Alex and his friends said they gained a much better understanding of Muslim culture from talking to the group.

“We found out that due to some cultural sensitivities, it’s customary for men from the Mosque to swim early in the morning and late afternoon - when there are fewer people on the beach.

“The men explained that there were some cultural issues to overcome during the rescue. And looking back, the men were clearly conflicted about getting onto a longboard with a woman,” said Alex.

Front row: Scott Richardson, Holly McGahey, Gemma Keers, Annice Savill; Middle row: Jess Van Dee Meer, Evie Morris, Annika Clayton, Alex Taylor; Back row: Ryan Metelovski

Despite the successful lesson on beach safety, Alex, Jemima and their friends’ lifesaving duties were far from over for the weekend.

“We were sitting there having a great lunch when someone came running up and said, ‘we need you again’. I couldn’t believe it. We ran straight down to the beach,” said Alex.

Alex and Ryan Metelovski got down to the beach first and saw four people caught in the same rip. They dived straight into the water.

“Ryan pulled two guys out on body boards close to shore but there were two other people in the rip being swept out, so I swam out to them,” said Alex.

Two people were struggling to stay above the water. One was a man in his forties, the other a teenage boy. Alex reached the boy, reassured him and swam him out of the rip.

Meanwhile, Jamie Harrison and Holly McGahey had paddled out on their longboards. They managed to get the two men onto their boards.

Remembering the conversation over lunch about cultural sensitivities, it was Alex and Ryan who then paddled the men to shore.

“We pulled the two guys out. They were in a bad way. They were both vomiting and had taken on water,” said Alex.

For the second time that weekend, Gemma Keers called Triple Zero and monitored the patients until help arrived.

“We were a well-oiled machine by then,” said Alex wryly.

“In fact, one of the paramedics, who had also attended the incident the day before said, ‘aren’t you guys supposed to be on holiday?’”.

Reflecting on the incident, Alex said that there were so many people in distress, he found the situation almost overwhelming.

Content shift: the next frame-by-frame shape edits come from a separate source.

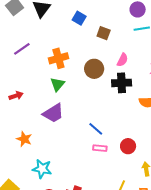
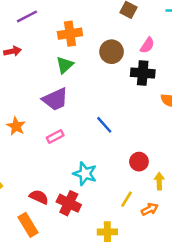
red arrow: (16, 96) -> (12, 51), moved
red circle: (128, 146) -> (139, 162), moved
pink rectangle: (100, 148) -> (55, 136), moved, turned -40
cyan star: (42, 169) -> (85, 174), moved

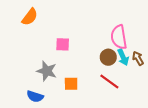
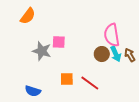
gray star: (47, 71) -> (42, 51), moved
red line: (109, 82) -> (90, 83), moved

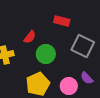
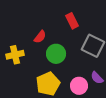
red rectangle: (62, 21) -> (72, 21), turned 49

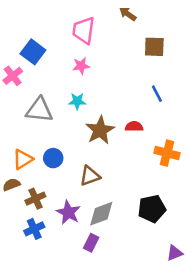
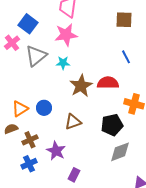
pink star: (81, 66) -> (66, 35), size x1.6
gray triangle: (39, 110) -> (36, 56), moved, turned -45
red semicircle: (134, 126) -> (108, 83), size x1.5
black pentagon: (152, 209) -> (112, 125), moved
gray diamond: (101, 214) -> (120, 152), moved

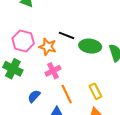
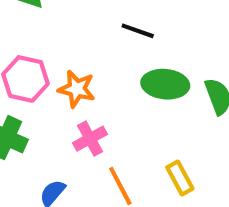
black line: (66, 35) -> (138, 31), moved

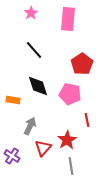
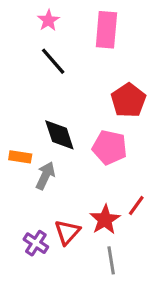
black line: (34, 50) -> (53, 61), moved
red line: (87, 120) -> (136, 205), moved, turned 48
gray arrow: (30, 126) -> (45, 176), moved
purple cross: (12, 156) -> (36, 243), moved

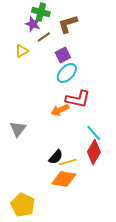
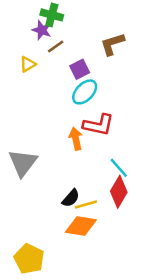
brown L-shape: (68, 24) -> (112, 44), moved
orange arrow: (60, 110) -> (76, 139), turned 102
gray triangle: (18, 129) -> (23, 163), size x1.4

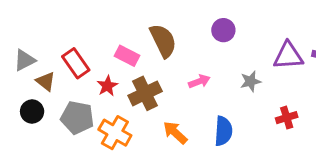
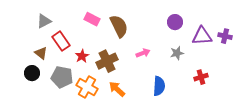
purple circle: (223, 30) -> (175, 22), moved
pink rectangle: (127, 56) -> (92, 19), moved
gray triangle: (25, 60) -> (44, 21), moved
orange arrow: (175, 133) -> (117, 89), moved

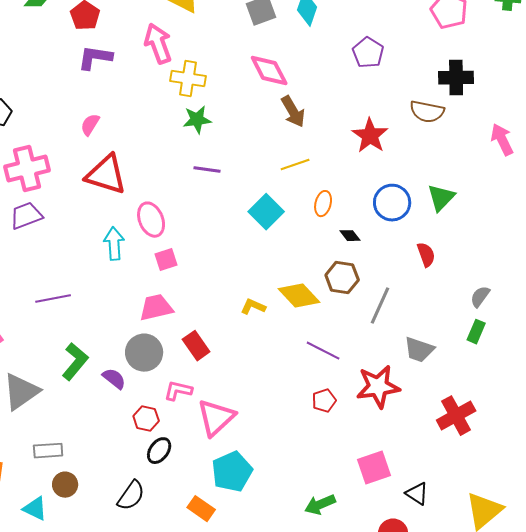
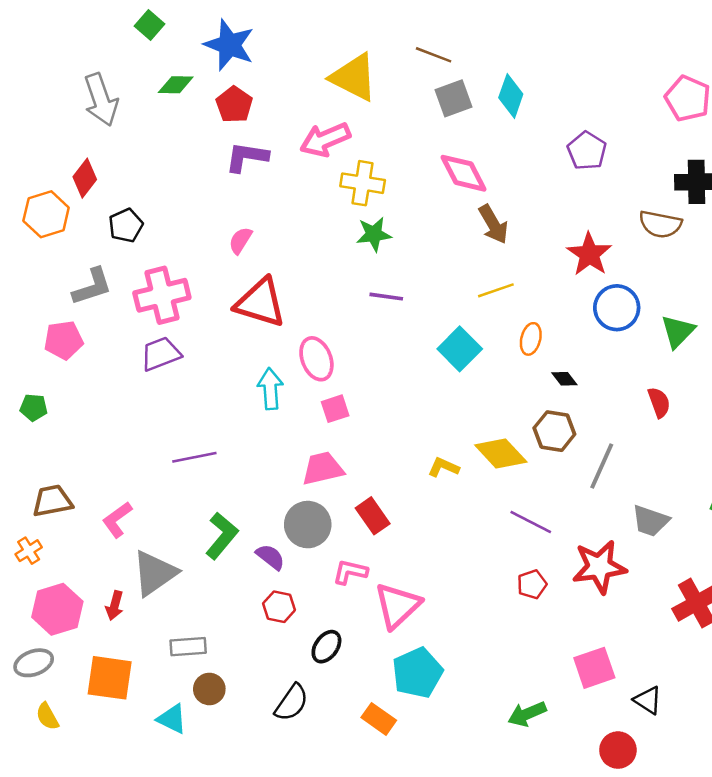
pink arrow: (158, 44) -> (325, 140), turned -93
blue circle: (392, 203) -> (617, 308), moved
red hexagon: (146, 419) -> (279, 607), moved

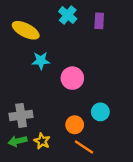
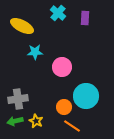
cyan circle: (100, 112) -> (86, 96), size x1.6

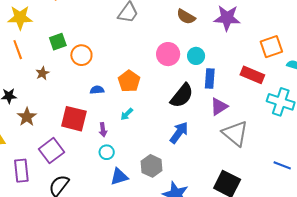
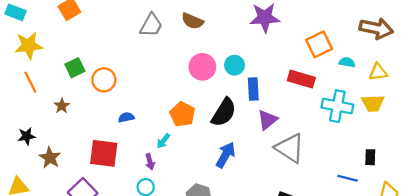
brown semicircle: (186, 17) -> (192, 21), moved
orange pentagon: (129, 81) -> (182, 114), moved
purple arrow: (103, 130) -> (150, 162), moved

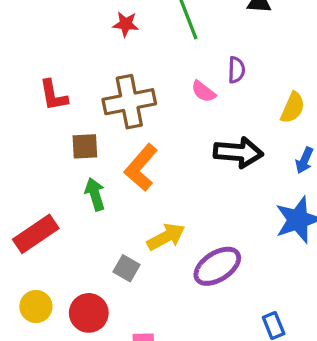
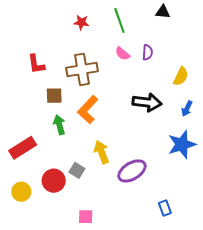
pink semicircle: (203, 91) -> (122, 54), moved
yellow arrow: (166, 237) -> (102, 152), turned -85
red circle: (89, 313) -> (54, 181), moved

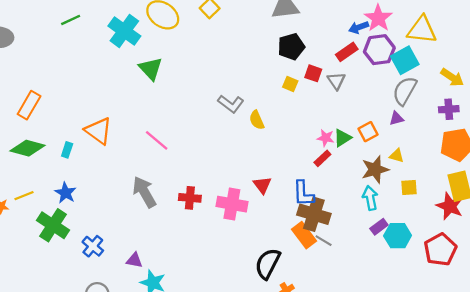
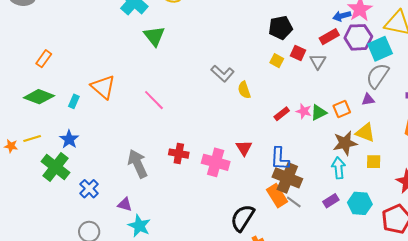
orange rectangle: (29, 105) -> (44, 59), size x0.7
yellow triangle: (397, 156) -> (365, 132), size x1.5
red rectangle: (322, 158) -> (282, 114), moved
gray arrow: (144, 192) -> (138, 164), moved
purple rectangle: (379, 227) -> (331, 201), moved

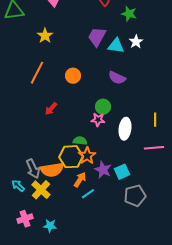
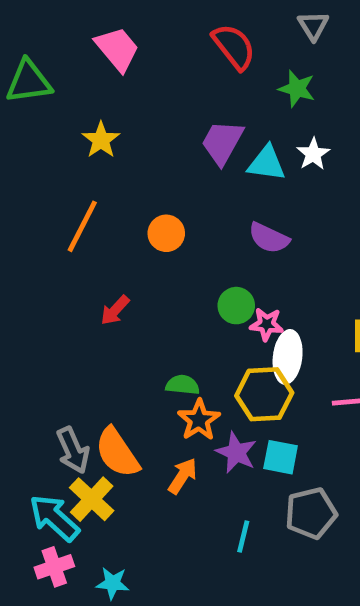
pink star: (98, 120) -> (267, 324), moved
yellow hexagon: (71, 157) -> (264, 394), moved
orange semicircle: (52, 170) -> (117, 453), turned 65
cyan square: (122, 172) -> (281, 457), turned 35
cyan arrow: (18, 186) -> (54, 518), moved, size x1.6
cyan line: (88, 194) -> (243, 537), moved, turned -40

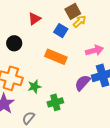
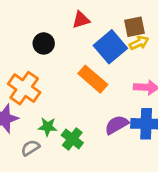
blue square: (61, 31) -> (110, 47), size x1.6
green star: (34, 87) -> (48, 127), moved
green cross: (55, 102) -> (72, 139), turned 35

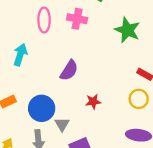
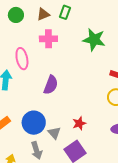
pink ellipse: (44, 20) -> (22, 59), moved
red star: (93, 102) -> (79, 123), moved

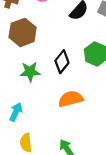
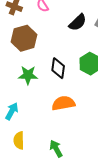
black diamond: (62, 62) -> (58, 68), turned -35

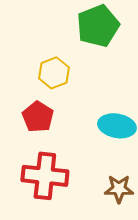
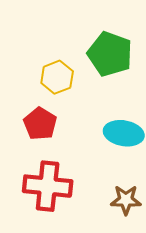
green pentagon: (98, 26) -> (110, 54), moved, turned -30

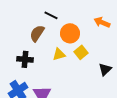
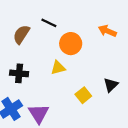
brown semicircle: (37, 33) -> (21, 34), moved
yellow square: (81, 52) -> (83, 95), moved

“I thought we’d probably lose someone. It was the scariest rescue I’ve ever done,” said Alex.

“It will rattle me for a while. I felt really responsible for all those lives. It will stay with me for some time,” he said.

After the second incident Alex and his friends offered to supervise the group if they were planning on going swimming again.

“We let them know that we were more than happy to come down to the beach and look out for them while they swam,” said Alex.

Since the rescue, Alex Taylor has had time to contemplate the eventful weekend.  

"I hate to think what would have happened if we hadn't been on the beach that day," Alex said.

“If we weren’t there, people would have drowned. I’m certain about that.

“It’s actually sign-posted that it’s a dangerous, unpatrolled beach. But people disregard it,” he said.

Surf Life Saving NSW President George Shales congratulated Alex, Jemima, Holly, Ryan, Gemma and their friends on their extraordinary rescues.

“If it wasn’t for these lifesavers, their surf lifesaving training and their swift response, there would no doubt have been a tragic outcome,” he said.

It is understood that both incidents are being looked into by the NSW National Parks and Wildlife Service.